2. 2023-10-25 at 12:11 **local** time: The size of `vmlog.20231024-213014`
would grow too large after the next data write, so `vmlog_writer` copies it
to `vmlog.1.20231024-213014`, overwriting its contents, and truncates
`vmlog.20231024-213014`.
3. 2023-10-25 at 16:37:12 UTC: `metrics_daemon` starts up, and creates
`vmlog.20231025-163712`. It updates `vmlog.LATEST` to point to this new file
and vmlog.PREVIOUS to point to `vmlog.20231024-213014`, and renames the
previous `vmlog.1.LATEST` to be `vmlog.1.PREVIOUS`, keeping it pointing to
`vmlog.1.20231024-213014`.
4. 2023-10-24 at 14:15 **local** time: The size of `vmlog.20231025-163712`
would grow too large after the next data write, so `vmlog_writer` copies it
to `vmlog.1.20231025-163712`, overwriting its contents. At this time, it
creates a new `vmlog.1.LATEST` file, pointing it to
`vmlog.1.20231025-163712`. Finally, it truncates `vmlog.20231025-163712`.
5. 2023-10-25 at 14:16 **local** time: `vmlog_writer` continues writing to the
existing file, `vmlog.20231025-163712`.
Periodically, `chromeos-cleanup-logs` will remove old `vmlog.<TIMESTAMP>` files.
## Further Information
See
https://chromium.googlesource.com/chromium/src.git/+/HEAD/tools/metrics/histograms/README.md
for more information on choosing name, type, and other parameters of new
histograms. The rest of this README is a super-short synopsis of that
document, and with some luck it won't be too out of date.

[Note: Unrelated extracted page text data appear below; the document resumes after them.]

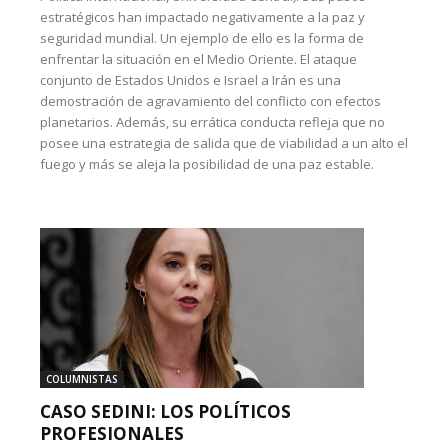
estratégicos han impactado negativamente a la paz y
seguridad mundial. Un ejemplo de ello es la forma de
enfrentar la situación en el Medio Oriente. El ataque
conjunto de Estados Unidos e Israel a Irán es una
demostración de agravamiento del conflicto con efectos
planetarios. Además, su errática conducta refleja que no
posee una estrategia de salida que de viabilidad a un alto el
fuego y más se aleja la posibilidad de una paz estable.
COLUMNISTAS
CASO SEDINI: LOS POLÍTICOS
PROFESIONALES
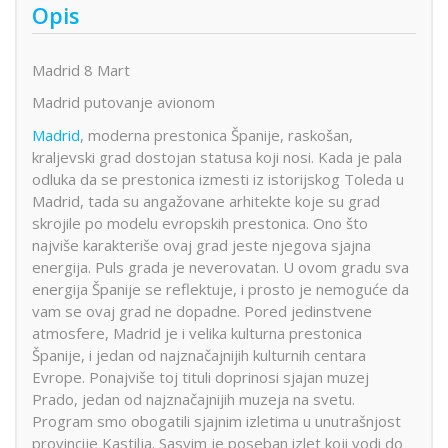
Opis
Madrid 8 Mart
Madrid putovanje avionom
Madrid
, moderna prestonica Španije, raskošan,
kraljevski grad dostojan statusa koji nosi. Kada je pala
odluka da se prestonica izmesti iz istorijskog Toleda u
Madrid, tada su angažovane arhitekte koje su grad
skrojile po modelu evropskih prestonica. Ono što
najviše karakteriše ovaj grad jeste njegova sjajna
energija. Puls grada je neverovatan. U ovom gradu sva
energija Španije se reflektuje, i prosto je nemoguće da
vam se ovaj grad ne dopadne. Pored jedinstvene
atmosfere, Madrid je i velika kulturna prestonica
Španije, i jedan od najznačajnijih kulturnih centara
Evrope. Ponajviše toj tituli doprinosi sjajan muzej
Prado, jedan od najznačajnijih muzeja na svetu.
Program smo obogatili sjajnim izletima u unutrašnjost
provincije Kastilja. Sasvim je poseban izlet koji vodi do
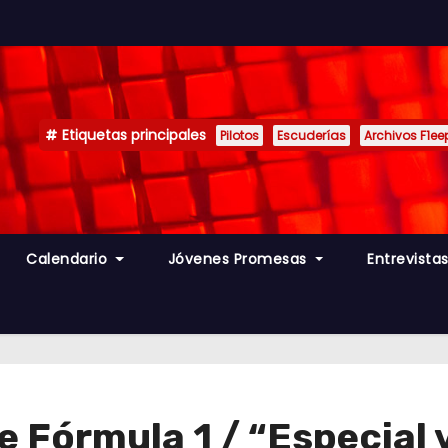
Etiquetas principales
Pilotos
Escuderías
Archivos F1ee
Calendario
Jóvenes Promesas
Entrevista
 Fórmula 1 / “Especial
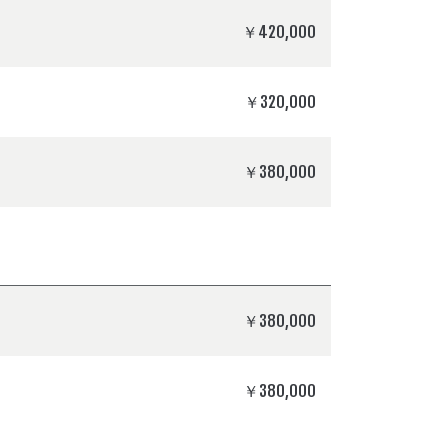
￥420,000
￥320,000
￥380,000
￥380,000
￥380,000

## Synopsis: Histogram Naming Convention
Use TrackerArea.MetricName. For example:
* Platform.DailyUseTime
* Network.TimeToDrop
## Synopsis: Server Side
If the histogram data is visible in `chrome://histograms`, it will be sent by an
official Chromium build to UMA, assuming the user has opted into metrics
collection. To make the histogram visible on "chromedashboard", the histogram
description XML file needs to be updated (steps 2 and 3 after following the
"Details on how to add your own histograms" link under the Histograms tab).
Include the string "Chrome OS" in the histogram description so that it's easier
to distinguish Chromium OS specific metrics from general Chromium histograms.
The UMA server logs and keeps the collected field data even if the metric's name
is not added to the histogram XML. However, the dashboard histogram for that
metric will show field data as of the histogram XML update date; it will not
include data for older dates. If past data needs to be displayed, manual
server-side intervention is required. In other words, one should assume that
field data collection starts only after the histogram XML has been updated.
## Synopsis: FAQ
### What should my histogram's |min| and |max| values be set at?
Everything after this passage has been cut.